Photographing Museum Exhibits as Modern Still Lifes

Pin It
Kevin_Tadge_Museum_041
Guided TourPhotography by Kevin Tadge

Kevin Tadge's Guided Tour series is an alternative view of artefacts and exhibits that are housed in museums across the globe

“I stumbled upon the idea that I could shoot museum exhibits and displays – which I’ve always loved – and transform them into something that mimicked that still life aesthetic,” says photographer Kevin Tadge of his series Guided Tour. Ongoing since 2013, the series sees Tadge photograph artefacts housed in museums around the world, offering an alternative viewpoint on myriad fascinating exhibits. Guided Tour is a meta, indirect way of viewing these pieces yourself, sometimes more closely and in greater detail than might be possible were they simply inside a glass case. “Museum exhibits are always a kind of balance between design and the need to impart real information,” explains Tadge. “That was always really interesting to me, especially since it so often results in weird visual moments, that are weirder still once the images are removed from their context.” This lack of context that Tadge seems to delight in is an important aspect of the series, leaving it up to the viewer to wonder about the nature of the exhibits.

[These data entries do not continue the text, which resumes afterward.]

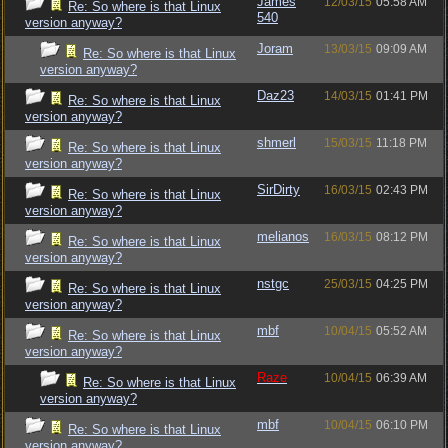
James
12/03/15
05:58 AM
Re: So where is that Linux
540
version anyway?
Joram
13/03/15
09:09 AM
Re: So where is that Linux
version anyway?
Daz23
14/03/15
01:41 PM
Re: So where is that Linux
version anyway?
shmerl
15/03/15
11:18 PM
Re: So where is that Linux
version anyway?
SirDirty
16/03/15
02:43 PM
Re: So where is that Linux
version anyway?
melianos
16/03/15
08:12 PM
Re: So where is that Linux
version anyway?
nstgc
25/03/15
04:25 PM
Re: So where is that Linux
version anyway?
mbf
10/04/15
05:52 AM
Re: So where is that Linux
version anyway?
Raze
10/04/15
06:39 AM
Re: So where is that Linux
version anyway?
mbf
10/04/15
06:10 PM
Re: So where is that Linux
version anyway?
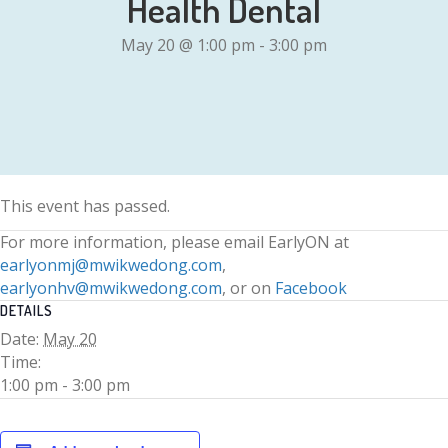
Health Dental
May 20 @ 1:00 pm
-
3:00 pm
This event has passed.
For more information, please email EarlyON at
earlyonmj@mwikwedong.com
,
earlyonhv@mwikwedong.com
, or on
Facebook
DETAILS
Date:
May 20
Time:
1:00 pm - 3:00 pm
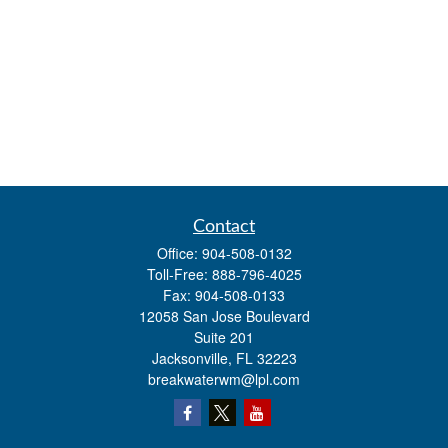
Contact
Office:
904-508-0132
Toll-Free:
888-796-4025
Fax:
904-508-0133
12058 San Jose Boulevard
Suite 201
Jacksonville,
FL
32223
breakwaterwm@lpl.com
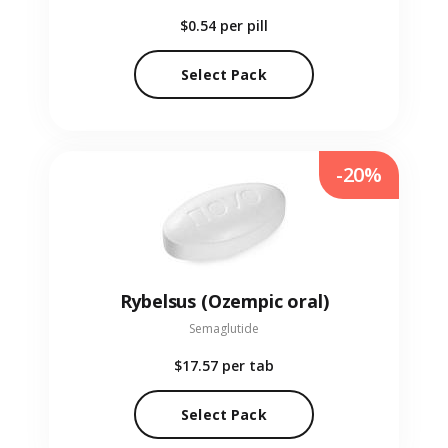
$0.54
per pill
Select Pack
-20%
Rybelsus (Ozempic oral)
Semaglutide
$17.57
per tab
Select Pack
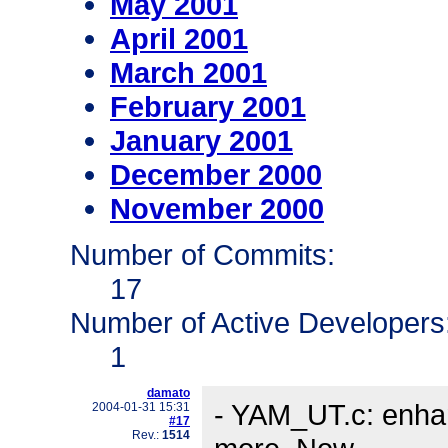
May 2001
April 2001
March 2001
February 2001
January 2001
December 2000
November 2000
Number of Commits:
17
Number of Active Developers
1
damato
- YAM_UT.c: enhan
2004-01-31 15:31
#17
Rev.:
1514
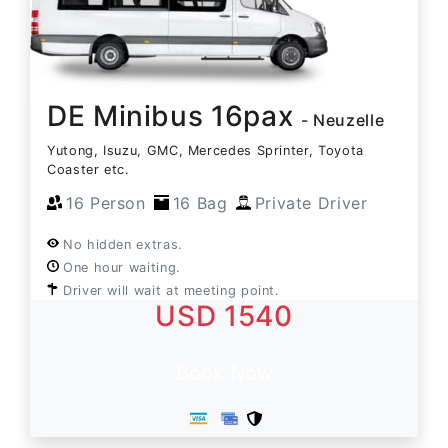
DE Minibus 16pax
- Neuzelle
Yutong, Isuzu, GMC, Mercedes Sprinter, Toyota
Coaster etc.
16 Person
16 Bag
Private Driver
No hidden extras.
One hour waiting.
Driver will wait at meeting point.
USD 1540
Book Now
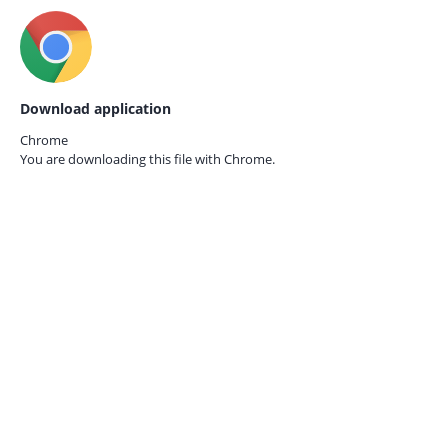
Download application
Chrome
You are downloading this file with
Chrome.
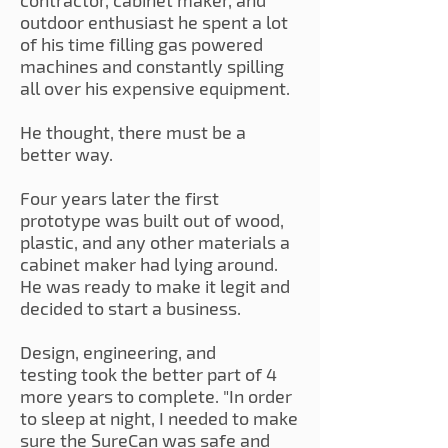
contractor, cabinet maker, and
outdoor enthusiast he spent a lot
of his time filling gas powered
machines and constantly spilling
all over his expensive equipment.
He thought, there must be a
better way.
Four years later the first
prototype was built out of wood,
plastic, and any other materials a
cabinet maker had lying around.
He was ready to make it legit and
decided to start a business.
Design, engineering, and
testing took the better part of 4
more years to complete. "In order
to sleep at night, I needed to make
sure the SureCan was safe and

The scope of Guided Tour is vast; when prompted, Tadge offers an impressive list of institutions included in the series. “Some of my favorite museums for this project have been the American Museum of Natural History and the Metropolitan Museum of Art, the Museum of Scotland in Edinburgh, the British Museum, the V&A, the Melbourne Museum, Madrid’s Museo Geominero, the Museo Historia de Cataluñia in Barcelona, and the National Museum of Nature and Science in Tokyo.” Tadge is hoping for people to look twice at his intriguing and irreverent images, and to see them as pieces to marvel at in and of themselves. “The goal for me with each of them is to make an image that seems real at least at a cursory glance,” he explains. “But hopefully if you look a little longer, you start to notice that things are actually a bit off. I’ve tried to let the seams show in places – sometimes more blatantly than others – but they all have something going on, something that separates them from the original thing.” Guided Tour certainly makes for unexpectedly uplifting Monday viewing.